How to access all seven through one API
Here's the part that makes "best API" a different question from "best model." On GPT Proto, these seven run behind the same key and the same two endpoints. Switching models is a one-line change.
Authentication is the raw API key in the Authorization header — no Bearer prefix:
Authorization: GPTPROTO_API_KEY
Synchronous (OpenAI-compatible)
The /v1/images/generations endpoint returns the image in the response. To switch models, change the model string — that's the whole migration:
import requests
import base64
resp = requests.post(
"https://gptproto.com/v1/images/generations",
headers={
"Authorization": "GPTPROTO_API_KEY",
"Content-Type": "application/json",
},
json={
"model": "gemini-3.1-flash-image-preview", # swap to "gpt-image-2", "gemini-3-pro-image-preview", ...
"prompt": "An editorial product photo of a matte black camera on red lacquer",
"size": "16:9",
},
)
data = resp.json()
b64 = data["data"][0]["b64_json"]
with open("output.png", "wb") as f:
f.write(base64.b64decode(b64))
The response also carries a usage object with token counts, which is how you reconcile spend on the metered GPT Image models. Size handling differs per model — the Gemini line takes aspect ratios like 16:9, while GPT Image takes pixel sizes — so check the target model's page when you switch.

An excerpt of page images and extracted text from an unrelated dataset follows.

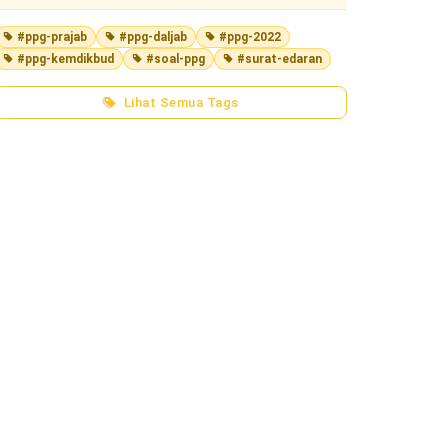
#ppg-prajab
#ppg-daljab
#ppg-2022
#ppg-kemdikbud
#soal-ppg
#surat-edaran
Lihat Semua Tags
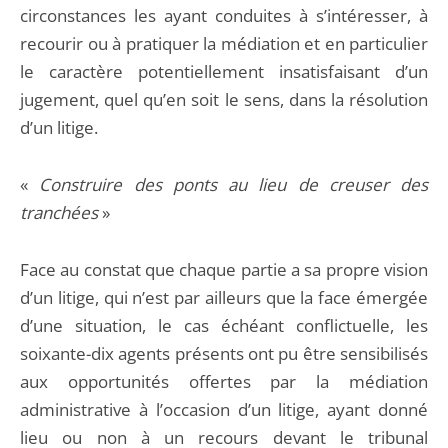
circonstances les ayant conduites à s’intéresser, à
recourir ou à pratiquer la médiation et en particulier
le caractère potentiellement insatisfaisant d’un
jugement, quel qu’en soit le sens, dans la résolution
d’un litige.
«
Construire des ponts au lieu de creuser des
tranchées
»
Face au constat que chaque partie a sa propre vision
d’un litige, qui n’est par ailleurs que la face émergée
d’une situation, le cas échéant conflictuelle, les
soixante-dix agents présents ont pu être sensibilisés
aux opportunités offertes par la médiation
administrative à l’occasion d’un litige, ayant donné
lieu ou non à un recours devant le tribunal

Asynchronous (submit and poll)
The ByteDance-lineage models like Seedream 5.0 run on the /api/v3/ path: you submit a job, get an id, and poll for the result.
import requests
import time
submit = requests.post(
"https://gptproto.com/api/v3/bytedance/seedream-5-0-260128/text-to-image",
headers={
"Authorization": "GPTPROTO_API_KEY",
"Content-Type": "application/json",
},
json={
"prompt": "Cute character wallpaper for a phone lock screen, soft studio lighting",
"size": "2227*3183",
"enable_sync_mode": False,
},
).json()
get_url = submit["data"]["urls"]["get"]
while True:
result = requests.get(
get_url,
headers={"Authorization": "GPTPROTO_API_KEY"},
).json()
if result["data"]["status"] == "completed":
print(result["data"]["outputs"])
break
time.sleep(2)
Errors you'll actually hit
| Code |
Meaning |
What to do |
| 401 |
API key missing or invalid |
Check the Authorization header |
| 403 |
No access, or insufficient balance |
Top up credits or check key scope |
| 429 |
Rate limit exceeded |
Back off and retry |
| 503 |
Content-policy block (underlying 400) |
Catch it; route or rephrase the prompt |
Gemini capability matrix (from the docs)
| Feature |
Gemini 2.5 Flash |
Gemini 3.1 Flash (Nano Banana 2) |
Gemini 3 Pro (Nano Banana Pro) |
| Resolutions |
1K |
0.5K, 1K, 2K, 4K |
1K, 2K, 4K |
| Max reference images |
3 |
14 |
14 |
| Ultra-wide ratios |
— |
1:4, 4:1, 1:8, 8:1 |
— |
| Image-search grounding |
— |
yes |
— |
That migration story — change one string, keep your client, fall back across providers when one is down — is the actual reason to call image models through an aggregator instead of wiring up four SDKs. Start from the model catalog and the GPT Proto homepage to see the full set.
Prices and Arena rankings reflect the live model pages and the Artificial Analysis Image Arena at the time of writing. Both change often — check the linked model pages before budgeting.